• **Task requirements**: Whenever a line in the entries includes the word "handgemaakte", copy that line out.

Segment Open

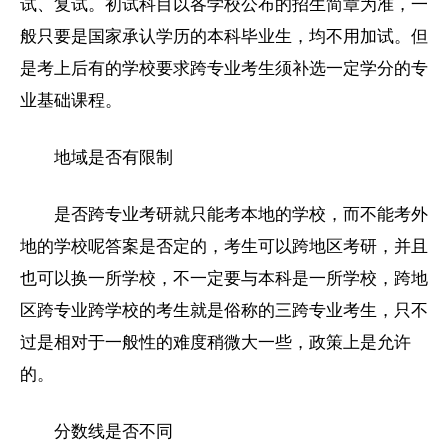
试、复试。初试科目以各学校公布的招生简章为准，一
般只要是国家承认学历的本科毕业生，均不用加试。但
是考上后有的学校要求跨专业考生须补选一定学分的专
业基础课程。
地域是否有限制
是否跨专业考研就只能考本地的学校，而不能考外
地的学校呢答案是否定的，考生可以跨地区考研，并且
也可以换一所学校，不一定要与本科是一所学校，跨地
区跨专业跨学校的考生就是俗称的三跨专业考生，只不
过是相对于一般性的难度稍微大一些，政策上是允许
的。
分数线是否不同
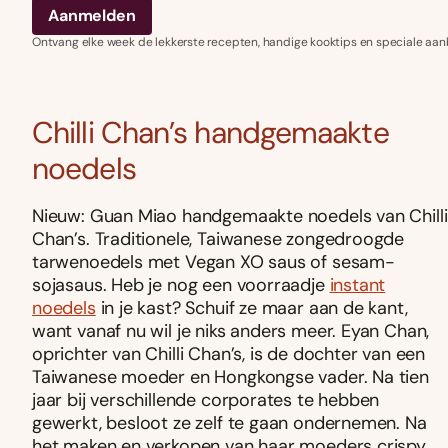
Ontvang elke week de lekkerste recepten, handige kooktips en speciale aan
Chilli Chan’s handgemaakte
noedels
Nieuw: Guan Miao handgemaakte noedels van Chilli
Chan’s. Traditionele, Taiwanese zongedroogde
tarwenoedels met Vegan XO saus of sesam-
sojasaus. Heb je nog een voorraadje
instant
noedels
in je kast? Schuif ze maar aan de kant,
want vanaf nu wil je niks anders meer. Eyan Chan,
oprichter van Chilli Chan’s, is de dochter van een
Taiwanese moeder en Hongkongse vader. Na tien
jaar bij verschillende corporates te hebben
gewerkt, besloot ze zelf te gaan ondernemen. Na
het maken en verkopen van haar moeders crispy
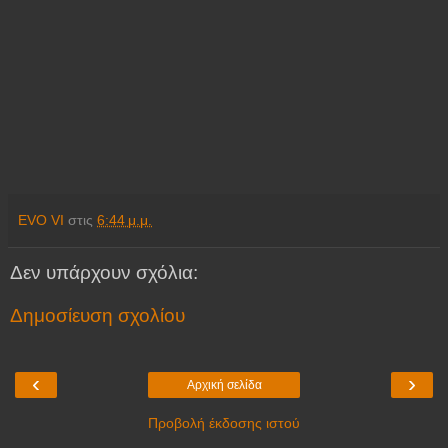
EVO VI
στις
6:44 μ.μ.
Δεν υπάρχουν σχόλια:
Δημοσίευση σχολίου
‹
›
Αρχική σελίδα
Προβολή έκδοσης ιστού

Segment Closed

• **Answer to the exercise**:
Chilli Chan’s handgemaakte
Nieuw: Guan Miao handgemaakte noedels van Chilli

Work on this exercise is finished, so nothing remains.